Have you been having trouble getting a good night’s sleep? You may be unknowingly engaging in activities that are making restful sleep more difficult. Good sleep hygiene is important. It’s important to practice good habits so that you can get the quality sleep you need and wake up refreshed and ready to take on the day. When you don’t get at least seven to nine hours of sleep each night, you’re setting yourself up for mistakes on the job, foggy thinking, and potentially life-threatening accidents.
“Each year the cost of sleep disorders, sleep deprivation and sleepiness, according to the National Commission on Sleep Disorders Research, is estimated to be $15.9 million in direct costs and $50 to $100 billion a year in indirect and related costs. And according to the National Highway Safety Administration, falling asleep while driving is responsible for at least 100,000 crashes, 71,000 injuries and 1,550 deaths each year in the United States,” notes the American Psychological Association.
Here are three behaviors to avoid before bedtime.
1. Bringing technology with you
Don’t bring your smartphone, iPad, or other tech gadget to bed with you. It will be hard to fall asleep and stay asleep if you do this. A recent Bank of America consumer trends report found that roughly 71% of survey respondents sleep with their smartphones and 23% actually fall asleep with their tech tool in their hand. It’s time to break free from the dependence and reclaim your bed.
“In the evening, power down electronics at least an hour before bed to avoid both the mental and physical stimulation from these devices,” Dr. Natalie Dautovich, National Sleep Foundation environmental scholar, told The Cheat Sheet.
2. Consuming caffeinated beverages
Although a caffeine rush may help you get a boost so that you can meet an impending deadline or stay up to take care of a newborn, it will wreck your sleep. Unless you like lying awake, staring at your ceiling all night, you might want to put that cup of coffee down.
“Because caffeine is a stimulant, most people use it after waking up in the morning or to remain alert during the day. While it is important to note that caffeine cannot replace sleep, it can temporarily make us feel more alert by blocking sleep-inducing chemicals in the brain and increasing adrenaline production… Caffeine enters the bloodstream through the stomach and small intestine and can have a stimulating effect as soon as 15 minutes after it is consumed. Once in the body, caffeine will persist for several hours: it takes about 6 hours for one half of the caffeine to be eliminated,” notes the National Sleep Foundation.
If you are sensitive to the adrenaline rush from exercise, you may not want to do a full workout before it’s time to go to sleep. Rigorous exercise can make it difficult for some people to fall asleep. It was previously thought that all people should avoid working out before bedtime, but newer studies have found this is not true for everyone. However, if you fall into the group who is affected by a pre-bedtime workout, you may want to wait until the morning. If you prefer to exercise in the evenings, it’s best to do so a few hours before bedtime. This will give your body sufficient time to power down.
“It turns out that Dr. Stuart Quan, a professor of sleep medicine at Harvard Medical School, has investigated this very question.

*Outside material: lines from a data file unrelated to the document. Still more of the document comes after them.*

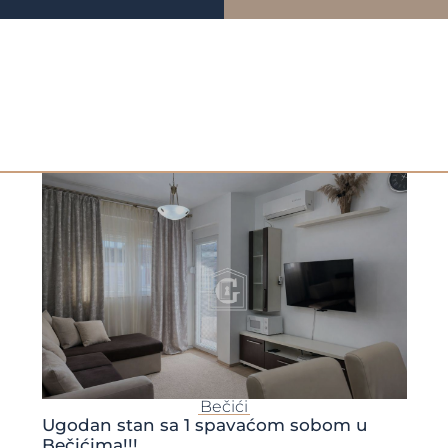
Bečići
Ugodan stan sa 1 spavaćom sobom u
Bečićima!!!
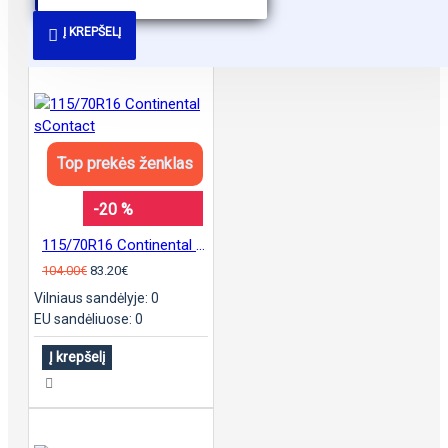
PANAŠŪS PASIŪLYMAI
Į KREPŠELĮ
Top prekės ženklas
-20 %
115/70R16 Continental sContact
104.00€
83.20€
Vilniaus sandėlyje: 0
EU sandėliuose: 0
Į krepšelį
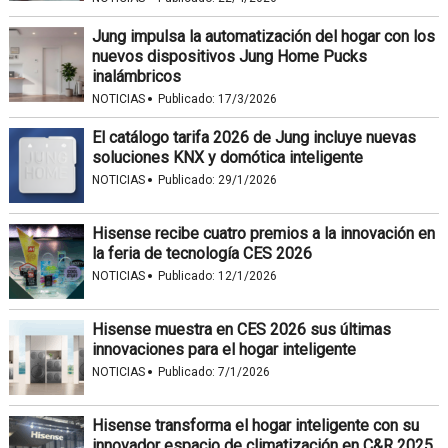
Jung impulsa la automatización del hogar con los
nuevos dispositivos Jung Home Pucks
inalámbricos
·
NOTICIAS
Publicado:
17/3/2026
El catálogo tarifa 2026 de Jung incluye nuevas
soluciones KNX y domótica inteligente
·
NOTICIAS
Publicado:
29/1/2026
Hisense recibe cuatro premios a la innovación en
la feria de tecnología CES 2026
·
NOTICIAS
Publicado:
12/1/2026
Hisense muestra en CES 2026 sus últimas
innovaciones para el hogar inteligente
·
NOTICIAS
Publicado:
7/1/2026
Hisense transforma el hogar inteligente con su
innovador espacio de climatización en C&R 2025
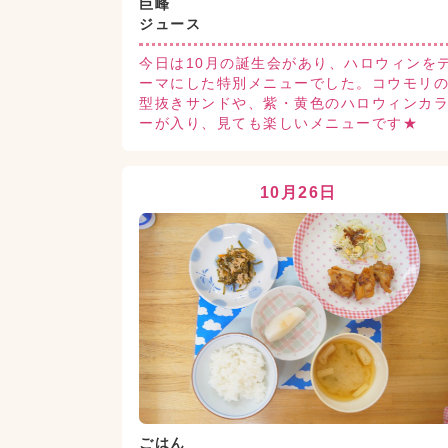
巨峰
ジュース
今日は10月の誕生会があり、ハロウィンを
ーマにした特別メニューでした。コウモリ
型抜きサンドや、紫・黄色のハロウィンカ
ーが入り、見ても楽しいメニューです★
10月26日
ごはん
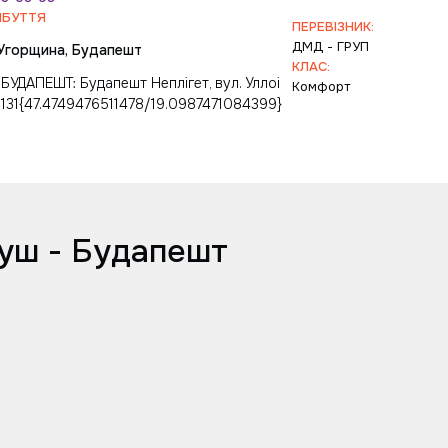
ИБУТТЯ
ПЕРЕВІЗНИК:
ДМД - ГPУП
Угорщина, Будапешт
КЛАС:
БУДАПЕШТ: Будапешт Неплігет, вул. Уллоі
Комфорт
131{47.4749476511478/19.0987471084399}
уш - Будапешт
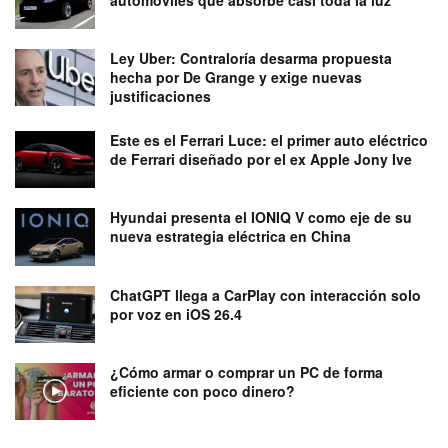
automóviles que absorbe casi toda la luz
Ley Uber: Contraloría desarma propuesta
hecha por De Grange y exige nuevas
justificaciones
Este es el Ferrari Luce: el primer auto eléctrico
de Ferrari diseñado por el ex Apple Jony Ive
Hyundai presenta el IONIQ V como eje de su
nueva estrategia eléctrica en China
ChatGPT llega a CarPlay con interacción solo
por voz en iOS 26.4
¿Cómo armar o comprar un PC de forma
eficiente con poco dinero?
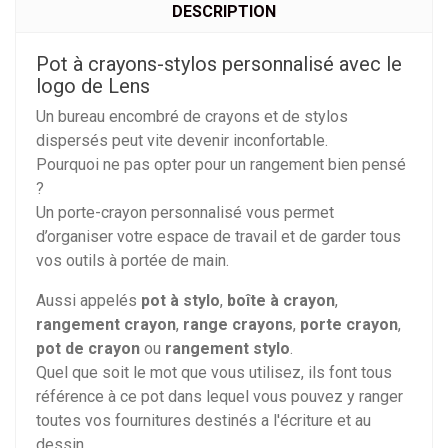
DESCRIPTION
Pot à crayons-stylos personnalisé avec le
logo de Lens
Un bureau encombré de crayons et de stylos
dispersés peut vite devenir inconfortable.
Pourquoi ne pas opter pour un rangement bien pensé
?
Un porte-crayon personnalisé vous permet
d’organiser votre espace de travail et de garder tous
vos outils à portée de main.
Aussi appelés
pot à stylo
,
boîte à crayon
,
rangement crayon
,
range crayons
,
porte crayon
,
pot de crayon
ou
rangement stylo
.
Quel que soit le mot que vous utilisez, ils font tous
référence à ce pot dans lequel vous pouvez y ranger
toutes vos fournitures destinés a l'écriture et au
dessin.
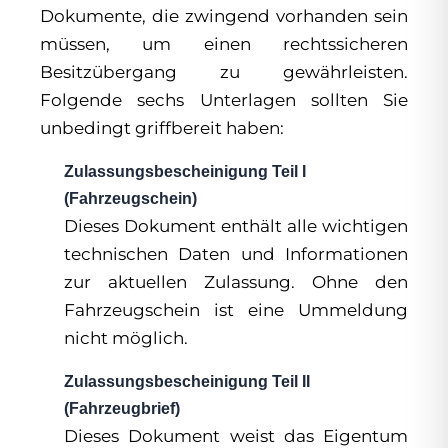
Dokumente, die zwingend vorhanden sein
müssen, um einen rechtssicheren
Besitzübergang zu gewährleisten.
Folgende sechs Unterlagen sollten Sie
unbedingt griffbereit haben:
Zulassungsbescheinigung Teil I
(Fahrzeugschein)
Dieses Dokument enthält alle wichtigen
technischen Daten und Informationen
zur aktuellen Zulassung. Ohne den
Fahrzeugschein ist eine Ummeldung
nicht möglich.
Zulassungsbescheinigung Teil II
(Fahrzeugbrief)
Dieses Dokument weist das Eigentum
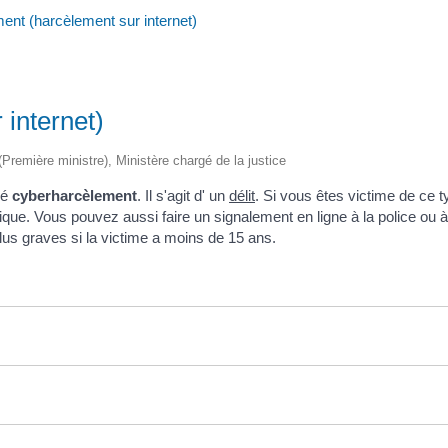
ent (harcèlement sur internet)
internet)
 (Première ministre), Ministère chargé de la justice
lé
cyberharcèlement
. Il s'agit d' un
délit
. Si vous êtes victime de ce 
ique. Vous pouvez aussi faire un signalement en ligne à la police ou à
us graves si la victime a moins de 15 ans.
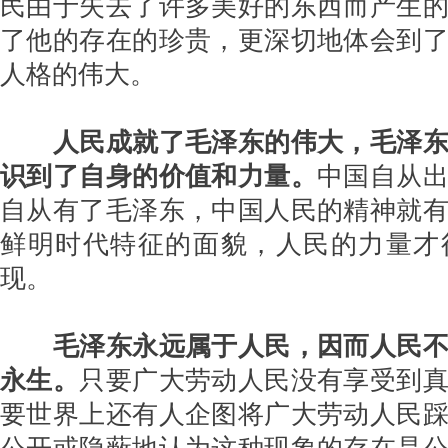
民由于失去了许多美好的东西而产生
了他的存在的珍贵，更深切地体会到
人格的伟大。
人民成就了毛泽东的伟大，毛泽
识到了自身的价值和力量。
中国自从
自从有了毛泽东，中国人民的精神就
鲜明时代特征的面貌，人民的力量才
现。
毛泽东永远属于人民，因而人民
永生。
只要广大劳动人民没有享受到
要世界上还有人企图将广大劳动人民
公开或隐蔽地认为这种现象的存在是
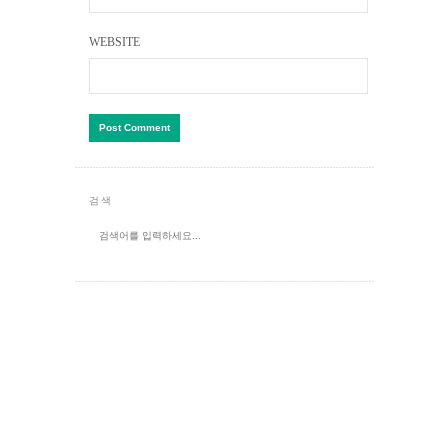
WEBSITE
검색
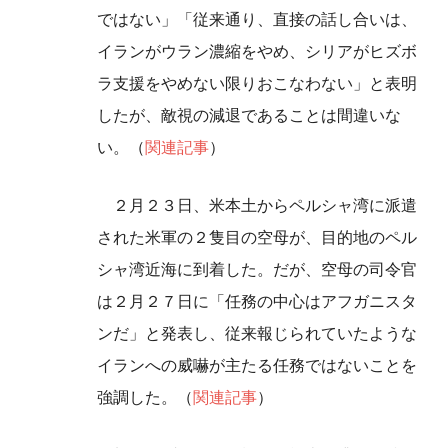
ではない」「従来通り、直接の話し合いは、
イランがウラン濃縮をやめ、シリアがヒズボ
ラ支援をやめない限りおこなわない」と表明
したが、敵視の減退であることは間違いな
い。（
関連記事
）
２月２３日、米本土からペルシャ湾に派遣
された米軍の２隻目の空母が、目的地のペル
シャ湾近海に到着した。だが、空母の司令官
は２月２７日に「任務の中心はアフガニスタ
ンだ」と発表し、従来報じられていたような
イランへの威嚇が主たる任務ではないことを
強調した。（
関連記事
）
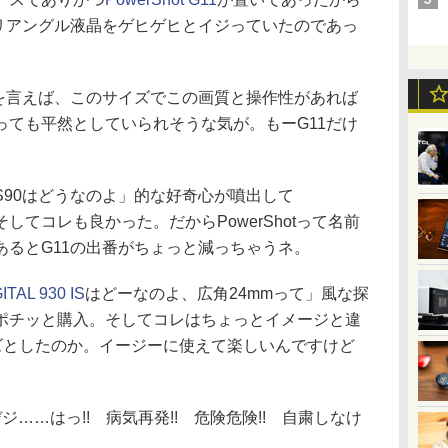
バリアングル液晶をゲヒゲヒとイジっていたのであっ
を言えば、このサイズでこの画質と操作性があれば
っても平然としていられそうな気が。もーG11だけ
90はどうなのよ」的な好奇心が噴出して
してコレも良かった。だからPowerShotって名前
あるとG11の出番がちょっと減っちゃうネ。
ITAL 930 IS
はどーなのよ、広角24mmって」風な探
ポチッと購入。そしてコレはちょっとイメージと違
ーズとしたのか。イージーに使えて楽しいんですけど
……はっ!! 病気再発!! 危険危険!! 自粛しなけ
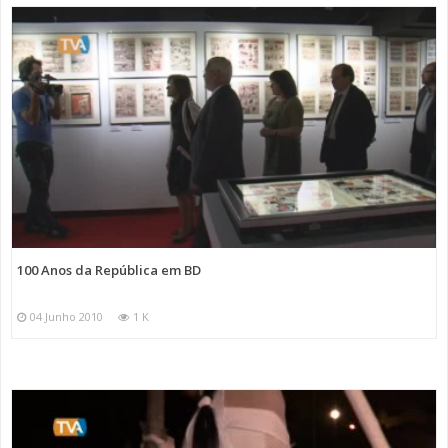
100 Anos da República em BD
04 Junho 2010
1 K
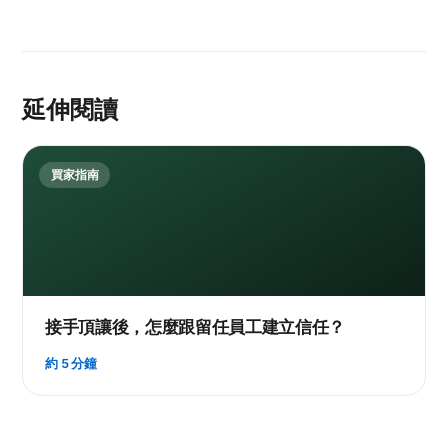
延伸閱讀
買家指南
接手頂讓後，怎麼跟留任員工建立信任？
約 5 分鐘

In a recent CNN report, he points out that there is anecdotal evidence that some people have difficulty falling asleep after vigorous bouts of late-night exercise, and that because of high adrenaline, increased brain activity, and a difficulty “winding down,” these individuals in particular should be wary of working out too close to bedtime. Dr. Quan recommends that if you fall into that group, you give yourself a few hours between your workout time and bed time to allow your body temperature to cool down to 98.6, your heart rate to return to its resting pace, and your adrenaline levels to lower,” said fitness expert Ben Greenfield.